Sri Lanka’s new Inland Revenue act aimed at simplifying the taxes and ease the burden on the low-income people, will come into effect from yesterday, Inland Revenue Department says.
According to Commissioner of Inland Revenue Department Ivan Dissanayake, following the new Tax Act, taxes have been amended in a number of fields and will depend on the income of the taxpayer.
New Tax Revenue Act No. 24 of 2017 is being implemented now and it will change the tax policies of several sectors.
According to the Finance Minister Mangala Samaraweera the act will ease the burden on the low-income people and effectively implement the revenue laws on the high-income group.
The Minister earlier said the main objective of the new Inland Revenue Act is to simplify the tax system in order to create an investor friendly environment that will attract more foreign direct investments. He says the present tax system in place is complicated and that investors find it difficult to understand.
The Act will reduce the indirect taxes levied from the people from 80% to 60% and increase the direct taxes from 20% to 40% within three years.

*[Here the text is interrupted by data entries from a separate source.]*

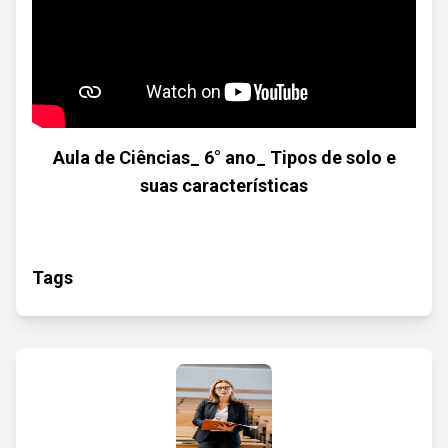
Aula de Ciências_ 6° ano_ Tipos de solo e
suas características
Tags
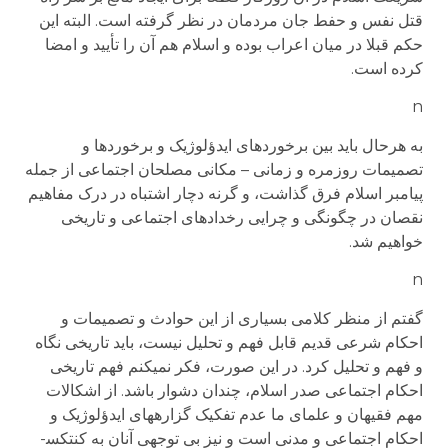
قتل نفس و حفط جان مردمان در نظر گرفته است. البته این
حکم قبلا در میان اعراب بوده و اسلام هم آن را تأیید و امضا
کرده است.
n
به هرحال باید بین برخوردهای ایدؤلوژیک و برخوردها و
تصمیمات روزمره و زمانی – مکانی مصلحان اجتماعی از جمله
پیامبر اسلام فرق گذاشت، و گرنه دچار اشتباه در درک مفاهیم
نقصان در چگونگی و چرایی رخدادهای اجتماعی و تاریخی
خواهیم شد.
n
گفتم از منظر کلامی بسیاری از این حوادث و تصمیمات و
احکام شرعی قدیم قابل فهم و تحلیل نیست، باید تاریخی نگاه
و فهم و تحلیل کرد. در این صورت، فکر نمی­کنم فهم تاریخی
احکام اجتماعی صدر اسلام، چندان دشوار باشد. از اشکالات
مهم فقیهان و علمای ما عدم تفکیک گزاره­های ایدؤلوژیک و
احکام اجتماعی و مدنی است و نیز بی توجهی آنان به کنتکس­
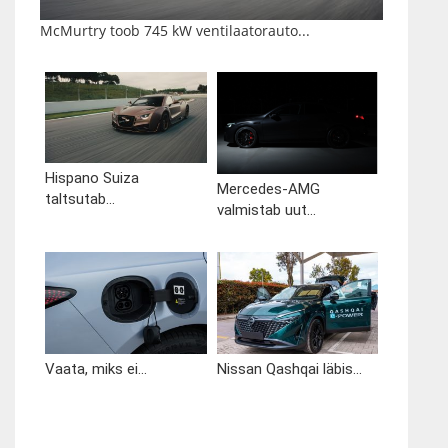
McMurtry toob 745 kW ventilaatorauto...
Hispano Suiza
Mercedes-AMG
taltsutab...
valmistab uut...
Vaata, miks ei...
Nissan Qashqai läbis...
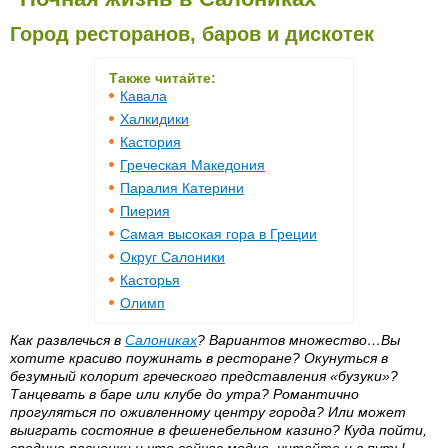
Город ресторанов, баров и дискотек
Также читайте:
Кавала
Халкидики
Кастория
Греческая Македония
Паралия Катерини
Пиерия
Самая высокая гора в Греции
Округ Салоники
Касторья
Олимп
Как развлечься в
Салониках
? Вариантов множество…Вы
хотите красиво поужинать в ресторане? Окунуться в
безумный колорит греческого представления «бузуки»?
Танцевать в баре или клубе до утра? Романтично
прогуляться по оживленному центру города? Или может
выиграть состояние в фешенебельном казино? Куда пойти,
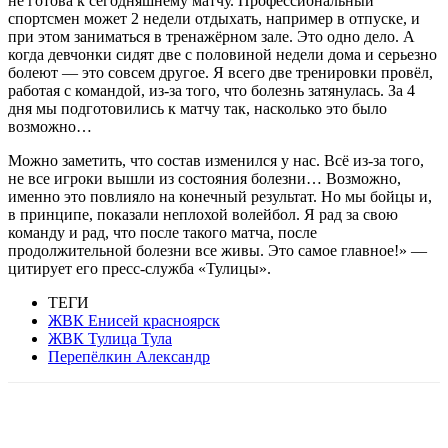
не готова к сегодняшнему матчу. Профессиональный
спортсмен может 2 недели отдыхать, например в отпуске, и
при этом заниматься в тренажёрном зале. Это одно дело. А
когда девчонки сидят две с половиной недели дома и серьезно
болеют — это совсем другое. Я всего две тренировки провёл,
работая с командой, из-за того, что болезнь затянулась. За 4
дня мы подготовились к матчу так, насколько это было
возможно…
Можно заметить, что состав изменился у нас. Всё из-за того,
не все игроки вышли из состояния болезни… Возможно,
именно это повлияло на конечный результат. Но мы бойцы и,
в принципе, показали неплохой волейбол. Я рад за свою
команду и рад, что после такого матча, после
продолжительной болезни все живы. Это самое главное!» —
цитирует его пресс-служба «Тулицы».
ТЕГИ
ЖВК Енисей красноярск
ЖВК Тулица Тула
Перепёлкин Александр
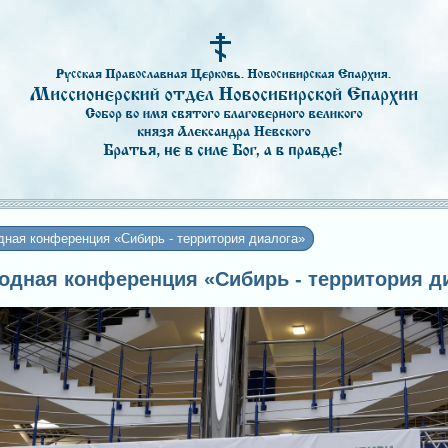
ная конференция «Сибирь - территория диалога»
родная конференция «Сибирь - территория д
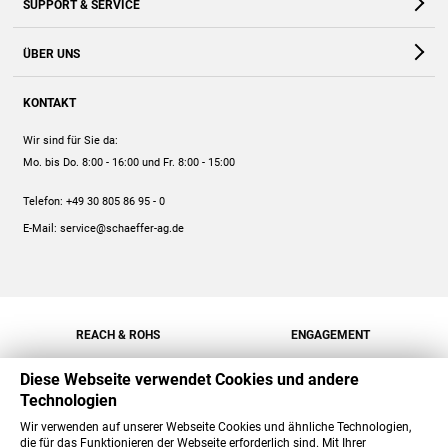
SUPPORT & SERVICE
Webshop
Kontakt
ÜBER UNS
FAQ
Unternehmen
Online-Hilfe
KONTAKT
Historie
Anleitungen
Wir sind für Sie da:
Engagement
Preise
Mo. bis Do. 8:00 - 16:00
und Fr. 8:00 - 15:00
Jobs
Mengenrabatt
Telefon:
+49 30 805 86 95 - 0
Versand
E-Mail:
service@schaeffer-ag.de
REACH & ROHS
ENGAGEMENT
Diese Webseite verwendet Cookies und andere
Technologien
Wir verwenden auf unserer Webseite Cookies und ähnliche Technologien,
die für das Funktionieren der Webseite erforderlich sind. Mit Ihrer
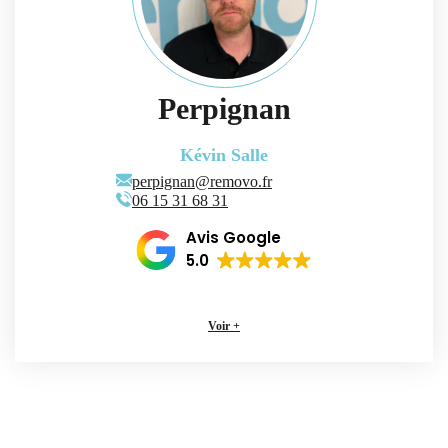
Perpignan
Kévin Salle
perpignan@removo.fr
06 15 31 68 31
Avis Google
5.0
Voir +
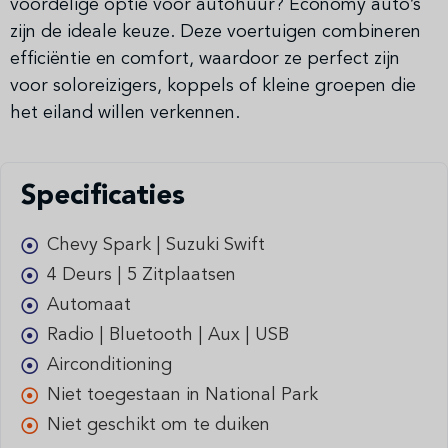
voordelige optie voor autohuur? Economy auto’s
zijn de ideale keuze. Deze voertuigen combineren
efficiëntie en comfort, waardoor ze perfect zijn
voor soloreizigers, koppels of kleine groepen die
het eiland willen verkennen.
Specificaties
Chevy Spark | Suzuki Swift
4 Deurs | 5 Zitplaatsen
Automaat
Radio | Bluetooth | Aux | USB
Airconditioning
Niet toegestaan in National Park
Niet geschikt om te duiken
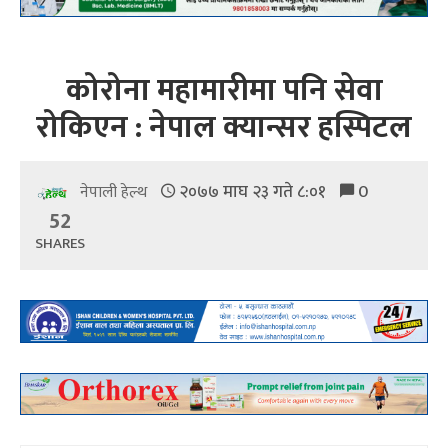
कोरोना महामारीमा पनि सेवा
रोकिएन : नेपाल क्यान्सर हस्पिटल
२०७७ माघ २३ गते ८:०१
0
नेपाली हेल्थ
52
SHARES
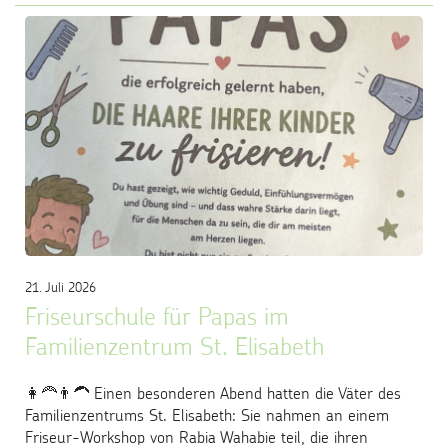
21. Juli 2026
Friseurschule für Papas im
Familienzentrum St. Elisabeth
👩‍🦰👨‍🦱 Einen besonderen Abend hatten die Väter des
Familienzentrums St. Elisabeth: Sie nahmen an einem
Friseur-Workshop von Rabia Wahabie teil, die ihren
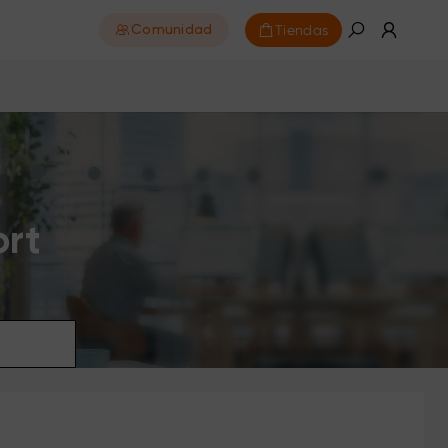
Tiendas
Comunidad
ort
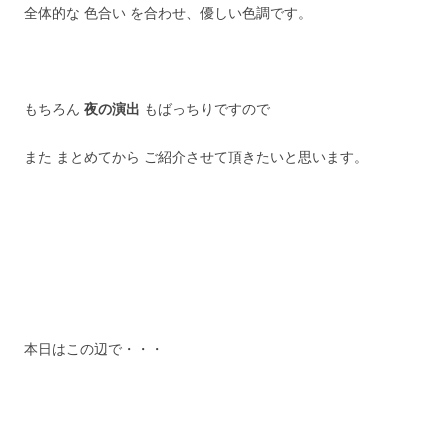
全体的な 色合い を合わせ、優しい色調です。
もちろん
夜の演出
もばっちりですので
また まとめてから ご紹介させて頂きたいと思います。
本日はこの辺で・・・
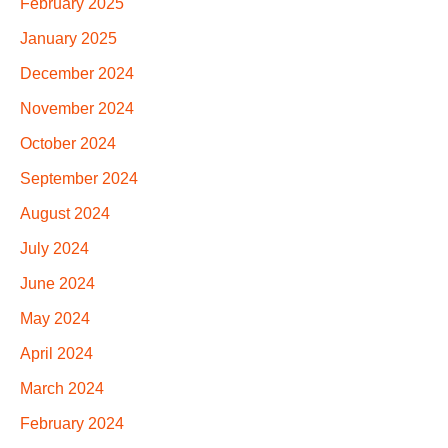
February 2025
January 2025
December 2024
November 2024
October 2024
September 2024
August 2024
July 2024
June 2024
May 2024
April 2024
March 2024
February 2024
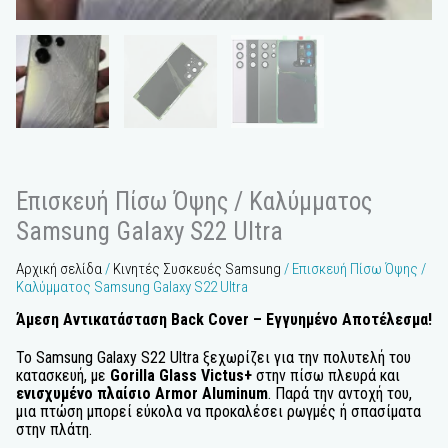
Επισκευή Πίσω Όψης / Καλύμματος
Samsung Galaxy S22 Ultra
Αρχική σελίδα
/
Κινητές Συσκευές Samsung
/ Επισκευή Πίσω Όψης /
Καλύμματος Samsung Galaxy S22 Ultra
Άμεση Αντικατάσταση Back
Cover
– Εγγυημένο Αποτέλεσμα!
Το Samsung Galaxy S22 Ultra ξεχωρίζει για την πολυτελή του
κατασκευή, με
Gorilla Glass Victus+
στην πίσω πλευρά και
ενισχυμένο πλαίσιο Armor Aluminum
. Παρά την αντοχή του,
μια πτώση μπορεί εύκολα να προκαλέσει ρωγμές ή σπασίματα
στην πλάτη.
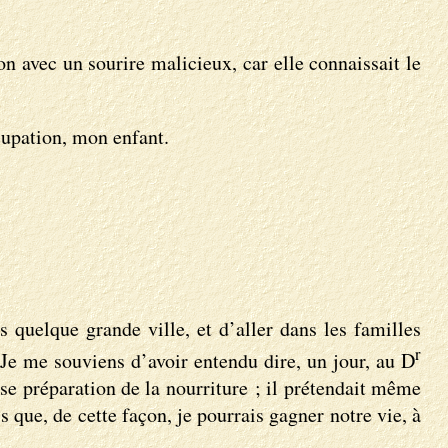
 avec un sourire malicieux, car elle connaissait le
ccupation, mon enfant.
 quelque grande ville, et d’aller dans les familles
r
Je me souviens d’avoir entendu dire, un jour, au D
se préparation de la nourriture ; il prétendait même
s que, de cette façon, je pourrais gagner notre vie, à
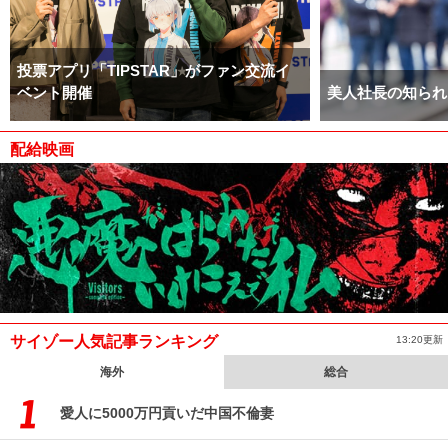
投票アプリ「TIPSTAR」がファン交流イ
ベント開催
美人社長の知られ
配給映画
サイゾー人気記事ランキング
13:20更新
海外
総合
愛人に5000万円貢いだ中国不倫妻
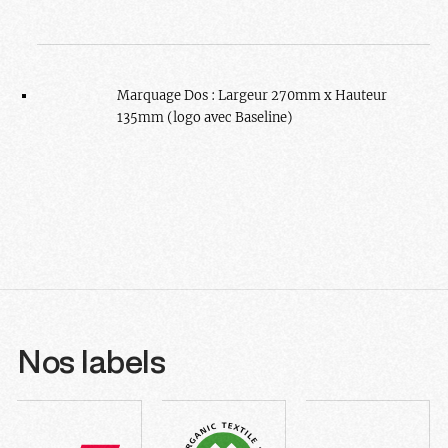
Marquage Dos : Largeur 270mm x Hauteur
135mm (logo avec Baseline)
Nos labels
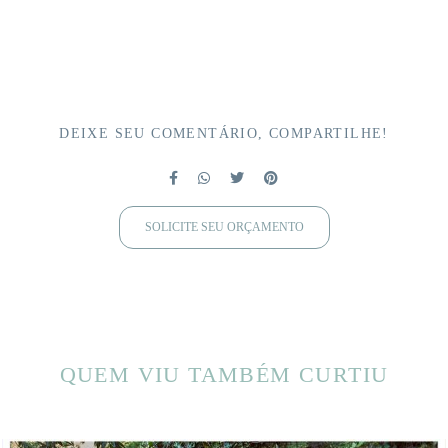
DEIXE SEU COMENTÁRIO, COMPARTILHE!
SOLICITE SEU ORÇAMENTO
QUEM VIU TAMBÉM CURTIU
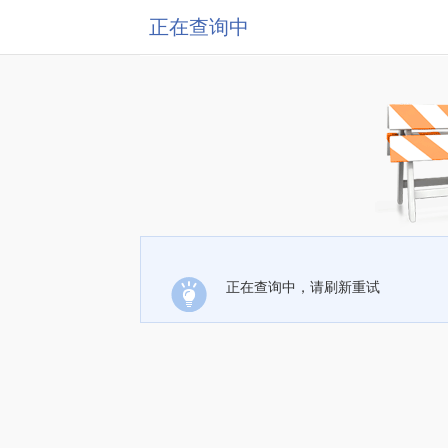
正在查询中
正在查询中，请刷新重试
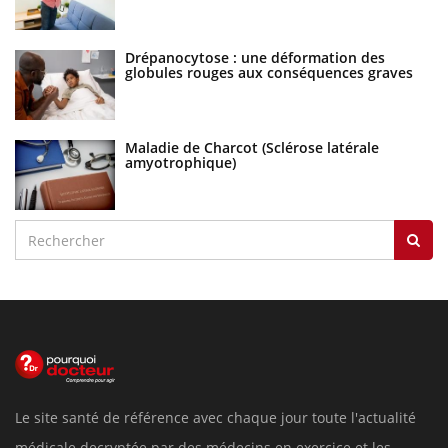
Drépanocytose : une déformation des
globules rouges aux conséquences graves
Maladie de Charcot (Sclérose latérale
amyotrophique)
Le site santé de référence avec chaque jour toute l'actualité
médicale decryptée par des médecins en exercice et les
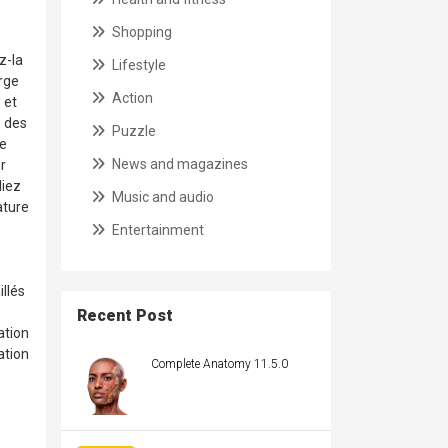
Shopping
z-la
Lifestyle
rge
Action
 et
z des
Puzzle
re
News and magazines
r
liez
Music and audio
ature
Entertainment
illés
Recent Post
ation
ation
Complete Anatomy 11.5.0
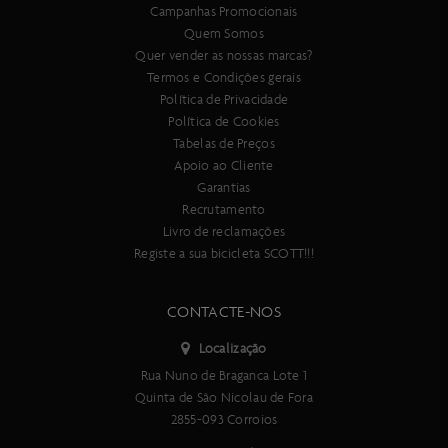
Campanhas Promocionais
Quem Somos
Quer vender as nossas marcas?
Termos e Condições gerais
Política de Privacidade
Política de Cookies
Tabelas de Preços
Apoio ao Cliente
Garantias
Recrutamento
Livro de reclamações
Registe a sua bicicleta SCOTT!!!
CONTACTE-NOS
Localização
Rua Nuno de Braganca Lote 1
Quinta de São Nicolau de Fora
2855-093 Corroios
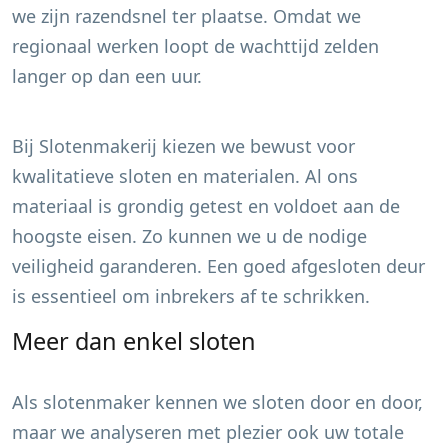
we zijn razendsnel ter plaatse. Omdat we
regionaal werken loopt de wachttijd zelden
langer op dan een uur.
Bij Slotenmakerij kiezen we bewust voor
kwalitatieve sloten en materialen. Al ons
materiaal is grondig getest en voldoet aan de
hoogste eisen. Zo kunnen we u de nodige
veiligheid garanderen. Een goed afgesloten deur
is essentieel om inbrekers af te schrikken.
Meer dan enkel sloten
Als slotenmaker kennen we sloten door en door,
maar we analyseren met plezier ook uw totale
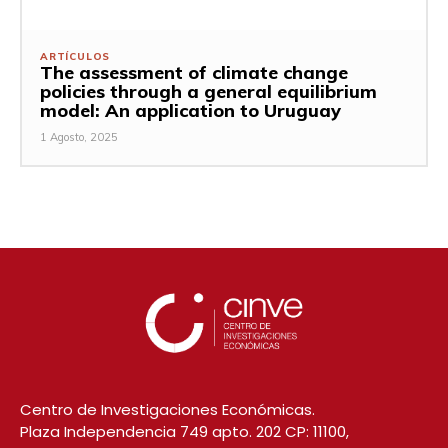
ARTÍCULOS
The assessment of climate change
policies through a general equilibrium
model: An application to Uruguay
1 Agosto, 2025
Centro de Investigaciones Económicas.
Plaza Independencia 749 apto. 202 CP: 11100,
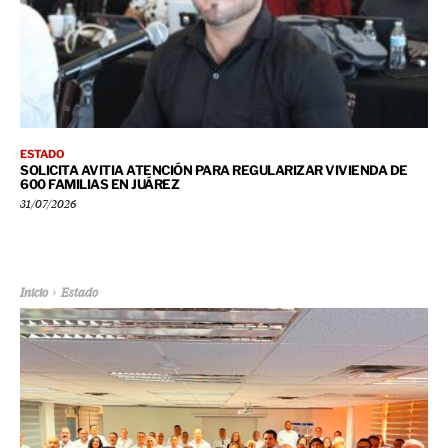
ESTADO
SOLICITA AVITIA ATENCIÓN PARA REGULARIZAR VIVIENDA DE
600 FAMILIAS EN JUÁREZ
31/07/2026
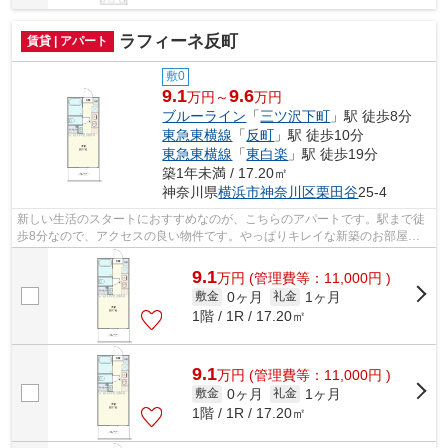
ラフィーネ反町
賃貸 | アパート
敷0
9.1
9.6
万円～
万円
ブルーライン
「
三ツ沢下町
」駅 徒歩8分
東急東横線
「
反町
」駅 徒歩10分
東急東横線
「
東白楽
」駅 徒歩19分
築1年未満 / 17.20㎡
神奈川県
横浜市神奈川区
栗田谷
25-4
新しい生活のスタートにおすすめなのが、こちらのアパートです。駅まで徒
歩8分なので、アクセスの良い物件です。やっぱりキレイな新築のお部屋が
いい、そんな方におススメの物件。2026...
9.1
万
円
(管理費等：11,000円 )
0ヶ月
1ヶ月
敷金
礼金
1階 / 1R / 17.20㎡
9.1
万
円
(管理費等：11,000円 )
0ヶ月
1ヶ月
敷金
礼金
1階 / 1R / 17.20㎡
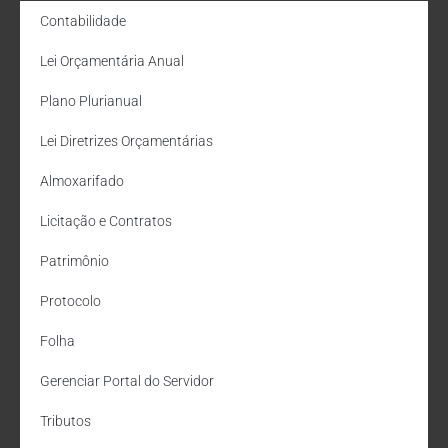
Contabilidade
Lei Orçamentária Anual
Plano Plurianual
Lei Diretrizes Orçamentárias
Almoxarifado
Licitação e Contratos
Patrimônio
Protocolo
Folha
Gerenciar Portal do Servidor
Tributos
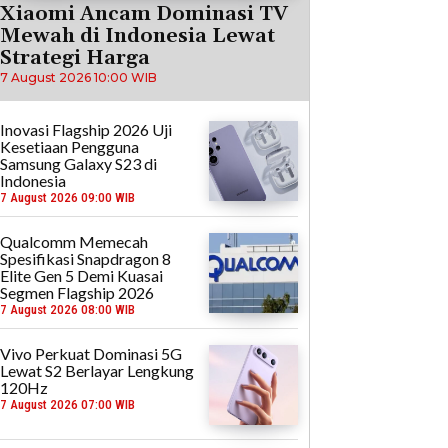
Xiaomi Ancam Dominasi TV
Mewah di Indonesia Lewat
Strategi Harga
7 August 2026 10:00 WIB
Inovasi Flagship 2026 Uji
Kesetiaan Pengguna
Samsung Galaxy S23 di
Indonesia
7 August 2026 09:00 WIB
Qualcomm Memecah
Spesifikasi Snapdragon 8
Elite Gen 5 Demi Kuasai
Segmen Flagship 2026
7 August 2026 08:00 WIB
Vivo Perkuat Dominasi 5G
Lewat S2 Berlayar Lengkung
120Hz
7 August 2026 07:00 WIB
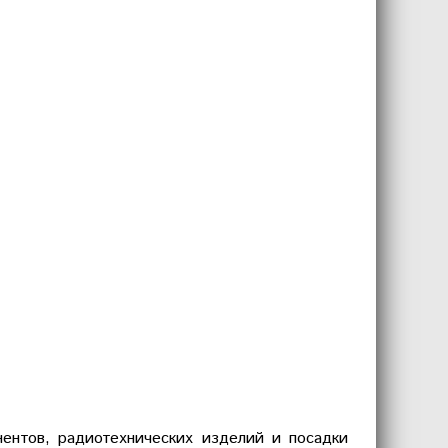
нентов, радиотехнических изделий и посадки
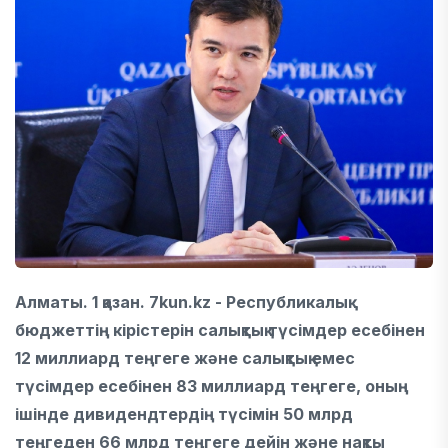
Алматы. 1 қазан. 7kun.kz - Республикалық
бюджеттің кірістерін салықтық түсімдер есебінен
12 миллиард теңгеге және салықтық емес
түсімдер есебінен 83 миллиард теңгеге, оның
ішінде дивидендтердің түсімін 50 млрд
теңгеден 66 млрд теңгеге дейін және нақты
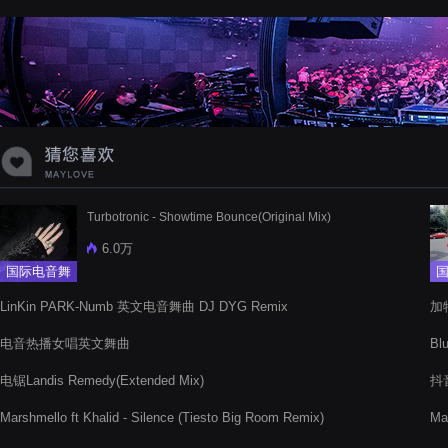
蝉爸爸妈妈爱存在夏天的风是想你的
声音啊
Turbotronic - Showtime Bounce(Original Mix)
6.0万
国际电音舞
曲
LinKin PARK-Numb 英文电音舞曲 DJ DYG Remix
加
电音热播女唱英文舞曲
Bl
电锯Landis Remedy(Extended Mix)
抖
Marshmello ft Khalid - Silence (Tiesto Big Room Remix)
Ma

The Minister notes that there has been no increase in tax revenue in parallel to the rise in the country’s income and Sri Lanka’s tax revenue remains low when compared to other countries in the region.
According to him, the new Inland Revenue act will make it obligatory for eligible taxpayers to pay their taxes. However people earning an annual income below Rs. 1.2 million (Rs. 100,000 per month) will not be taxed under the new act.